Consenso social: sucesso das contas públicas 

Sulu Sou, da Associação Novo Macau, revelou que o problema mais grave do regime de financiamento anterior “é que se criou uma cultura e um ethos bastante negativos na comunidade de Macau”. Essa cultura, “terá maior influência no futuro, em comparação com a perda de fundos públicos”, prevê. 

Sulu Sou, membro da Associação Novo Macau

O ex-deputado acredita que o Chefe do Executivo deveria fixar o montante de dinheiro de acordo com o Artigo 19.º do regime geral do direito de associação. Sulu Sou defende que as associações que beneficiem de subsídios, ou de quaisquer contributos de natureza financeira de entidades públicas em montante superior ao valor fixado pelo Chefe do Executivo, publiquem anualmente as suas contas no mês seguinte àquele em que foram aprovadas – tal como estabelece a lei acima referida.  
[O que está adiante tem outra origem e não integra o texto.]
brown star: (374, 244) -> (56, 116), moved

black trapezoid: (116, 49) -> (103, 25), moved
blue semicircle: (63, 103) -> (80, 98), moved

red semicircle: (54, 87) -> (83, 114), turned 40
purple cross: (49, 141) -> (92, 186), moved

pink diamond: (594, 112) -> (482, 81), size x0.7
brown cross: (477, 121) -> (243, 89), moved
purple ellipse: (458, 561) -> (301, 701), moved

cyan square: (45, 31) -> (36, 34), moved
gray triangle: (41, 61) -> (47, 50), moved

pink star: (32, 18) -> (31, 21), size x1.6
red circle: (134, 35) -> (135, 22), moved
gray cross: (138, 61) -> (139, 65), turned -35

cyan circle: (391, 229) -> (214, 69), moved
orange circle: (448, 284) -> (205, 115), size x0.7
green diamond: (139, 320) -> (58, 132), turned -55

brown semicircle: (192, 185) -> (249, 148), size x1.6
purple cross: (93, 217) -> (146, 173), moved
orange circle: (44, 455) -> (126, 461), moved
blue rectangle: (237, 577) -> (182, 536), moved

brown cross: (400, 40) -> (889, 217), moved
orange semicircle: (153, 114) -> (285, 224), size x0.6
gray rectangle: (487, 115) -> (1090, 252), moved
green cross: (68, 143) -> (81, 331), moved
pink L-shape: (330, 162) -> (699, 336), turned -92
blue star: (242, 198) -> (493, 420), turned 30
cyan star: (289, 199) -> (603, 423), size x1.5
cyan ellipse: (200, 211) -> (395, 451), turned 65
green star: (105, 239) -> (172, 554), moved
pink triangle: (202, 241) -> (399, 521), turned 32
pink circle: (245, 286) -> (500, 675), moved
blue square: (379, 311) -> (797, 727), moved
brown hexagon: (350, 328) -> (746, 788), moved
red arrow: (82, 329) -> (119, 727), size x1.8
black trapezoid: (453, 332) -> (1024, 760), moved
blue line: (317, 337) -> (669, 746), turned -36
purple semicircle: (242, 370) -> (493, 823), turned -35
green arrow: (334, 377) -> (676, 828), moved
Não peço contas públicas para subsídios de alguns milhares, apenas para valores acima de uma determinada quantia. A nova legislação deve incluir esta medida. 

Sulu Sou

O membro da Associação Novo Macau acredita que o Executivo está consciente de que a legislação futura deve ser mais aberta e transparente do que é agora. “Não peço contas públicas para subsídios de alguns milhares, apenas para valores acima de uma determinada quantia. A nova legislação deve incluir esta medida”, apela.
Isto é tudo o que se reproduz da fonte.